First install OSXFuse from the website (https://osxfuse.github.io/) or via brew:

brew cask install osxfuse

Afterwards you need to reboot your machine.

Install gocryptfs from a local tap for now:

brew install alexanderharm/homebrew-gocryptfs/gocryptfs

I tested this successfully on my machine (macOS Sierra) and it also seems to run fine on @teras' machine running macOS High Sierra.

@rfjakob: maybe this can be added to the docs once it is merged into homebrew-core?

Edit: Updated installation procedure based on the feedback of @teras.

[teras]

@alexanderharm I got this message when I use the application:

[alexanderharm]

@teras: When did you get this message? I believe this is related to the installation of osxfuse since Benjamin Fleischer is one of the authors: https://osxfuse.github.io/.

If you feel more comfortable you can also download and install osxfuse from this website and then install only gocryptfs via brew.

[teras]

Everything went smooth up to the time I typed gocryptfs cipher plain (from the demo instructions on the site).

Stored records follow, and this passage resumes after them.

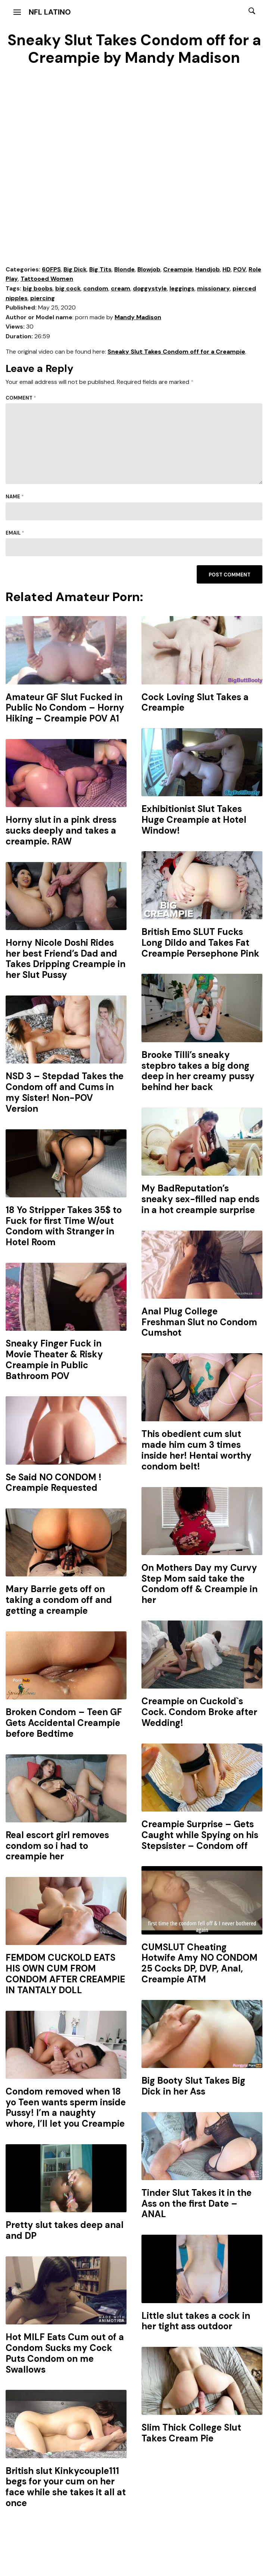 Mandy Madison (138, 317)
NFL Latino (50, 12)
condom (95, 288)
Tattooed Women (47, 279)
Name (15, 496)
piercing (42, 298)
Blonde (124, 269)
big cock (68, 288)
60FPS (51, 269)
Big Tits (100, 269)
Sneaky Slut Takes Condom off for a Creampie (176, 352)
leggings (181, 288)
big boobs (38, 288)
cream (120, 288)
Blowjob (149, 269)
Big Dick (75, 269)
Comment (21, 398)
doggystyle (150, 288)
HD (226, 269)
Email (15, 533)
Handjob (207, 269)
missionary (213, 288)
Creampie (178, 269)
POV (239, 269) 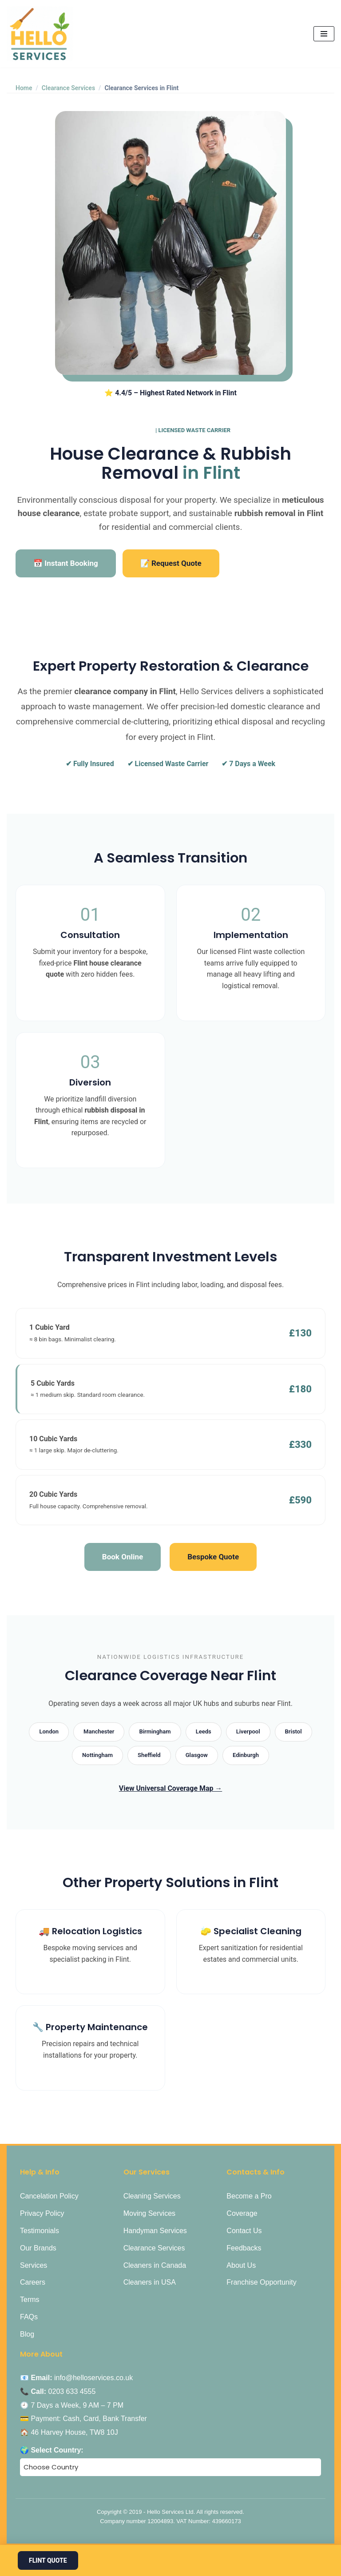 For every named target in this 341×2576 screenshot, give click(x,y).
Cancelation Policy (49, 2197)
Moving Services (149, 2214)
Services (33, 2266)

The second time I typed them, no message was displayed, only failing: fuse.NewServer failed: exit status 1 Maybe you should run: /Library/Filesystems/osxfuse.fs/Contents/Resources/load_osxfuse

Now, I tried what you said. Indeed the installer asked me to open Settings - I did so but there was no option to allow anything. Since I am using OSX High Sierra, maybe they changed something there?

[alexanderharm]

@teras: Normally it should work. Did you brew cask uninstall osxfuse before? Do you have the FUSE preference pane?

[alexanderharm]

@teras: Under Security & Privacyyou need to tick the option Allow apps downloaded from: App Store and identified developers. It sounds like you are using App Store only.

[teras]

@alexanderharm Indeed this is the case. It seems to work now. Thank you

[alexanderharm]

As of today there is a Homebrew formula for gocryptfs.

Install brew and type brew install gocryptfs.